Grangemouth oil refinery workers went on strike this Sunday and Monday for 48 hours over the attack on their pensions.
The refinery owner, Ineos, had announced that it would close the workers' pension scheme to new entrants from 1 August, and cut pensions for existing members.
What is more, workers would in future have to contribute 6% of their wages to the scheme - whereas before, their pension contributions were waived in exchange for wages paid below the industry average. So Ineos is now also asking workers to take a 6% wage cut!
And as if this was not bad enough, it turns out that Ineos is planning to cut the 1,200-strong workforce by half - by, in the bosses' language - "modernising", the refinery.

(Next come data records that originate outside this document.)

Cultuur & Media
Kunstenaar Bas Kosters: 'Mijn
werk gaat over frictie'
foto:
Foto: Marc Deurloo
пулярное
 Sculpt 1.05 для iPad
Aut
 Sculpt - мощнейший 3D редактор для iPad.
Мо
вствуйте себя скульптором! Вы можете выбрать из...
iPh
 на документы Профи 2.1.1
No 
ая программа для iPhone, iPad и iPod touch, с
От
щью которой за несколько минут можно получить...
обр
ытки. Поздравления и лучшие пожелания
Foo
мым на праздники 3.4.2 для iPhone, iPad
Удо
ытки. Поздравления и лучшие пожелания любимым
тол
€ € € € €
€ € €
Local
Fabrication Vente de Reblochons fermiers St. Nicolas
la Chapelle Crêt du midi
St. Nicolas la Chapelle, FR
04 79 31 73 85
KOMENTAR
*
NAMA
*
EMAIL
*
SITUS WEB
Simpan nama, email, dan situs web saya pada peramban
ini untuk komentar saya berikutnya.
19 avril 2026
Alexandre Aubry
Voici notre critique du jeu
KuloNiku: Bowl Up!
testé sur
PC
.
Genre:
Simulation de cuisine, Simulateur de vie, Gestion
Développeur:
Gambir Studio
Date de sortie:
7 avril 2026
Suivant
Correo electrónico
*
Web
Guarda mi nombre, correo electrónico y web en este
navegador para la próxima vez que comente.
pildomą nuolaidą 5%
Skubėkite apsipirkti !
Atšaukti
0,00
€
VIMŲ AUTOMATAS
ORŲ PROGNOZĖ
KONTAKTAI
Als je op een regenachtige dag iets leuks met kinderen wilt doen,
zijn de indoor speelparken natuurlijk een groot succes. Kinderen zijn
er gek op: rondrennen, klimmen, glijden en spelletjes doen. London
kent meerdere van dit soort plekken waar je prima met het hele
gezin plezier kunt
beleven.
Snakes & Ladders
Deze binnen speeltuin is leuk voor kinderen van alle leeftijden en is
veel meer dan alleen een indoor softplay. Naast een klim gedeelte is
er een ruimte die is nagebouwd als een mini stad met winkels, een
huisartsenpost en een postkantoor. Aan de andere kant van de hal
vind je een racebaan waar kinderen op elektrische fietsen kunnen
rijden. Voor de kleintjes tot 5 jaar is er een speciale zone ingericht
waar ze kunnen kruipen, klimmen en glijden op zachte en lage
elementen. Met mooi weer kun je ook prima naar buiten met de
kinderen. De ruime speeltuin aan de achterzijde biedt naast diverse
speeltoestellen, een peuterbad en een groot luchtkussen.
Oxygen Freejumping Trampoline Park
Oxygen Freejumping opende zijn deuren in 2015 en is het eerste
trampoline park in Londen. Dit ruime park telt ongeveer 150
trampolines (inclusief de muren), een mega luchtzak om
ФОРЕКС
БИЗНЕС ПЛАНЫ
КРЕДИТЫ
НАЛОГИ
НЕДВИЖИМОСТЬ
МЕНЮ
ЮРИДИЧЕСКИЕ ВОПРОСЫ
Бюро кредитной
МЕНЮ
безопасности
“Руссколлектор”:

This attack on pensions is all the more scandalous, because, after Ineos bought the refinery from BP in 2005, it used an accounting trick which allowed it to reduce the previous estimate of the pension fund's value by 40m.
Yet despite that, today the fund is still in surplus. And even if it was not, Ineos is the world's third largest chemical group, with over 400m profit last year - so it can easily afford decent pensions for its workers! Its owner is Jim Ratcliffe, number 25 on the "Rich 1,000 List" with a personal fortune of 2.3bn!
As for the threat supposedly posed to the oil supply by the strike - something which Ineos has used as blackmail against the workers and the union - this is pure nonsense! There are 70 days worth of fuel reserves in Britain. So even if Ineos closed the refinery for a week or more, as well as the Forties pipeline, this would still not threaten supplies - that is, provided the government does its job of ensuring that the reserves are actually made available.
Above all, Ineos, echoed by most of the media, is trying to use public opinion to force workers into agreeing to this daylight robbery of their pensions. The Grangemouth workers are right not to fall for this. And they deserve all of our support.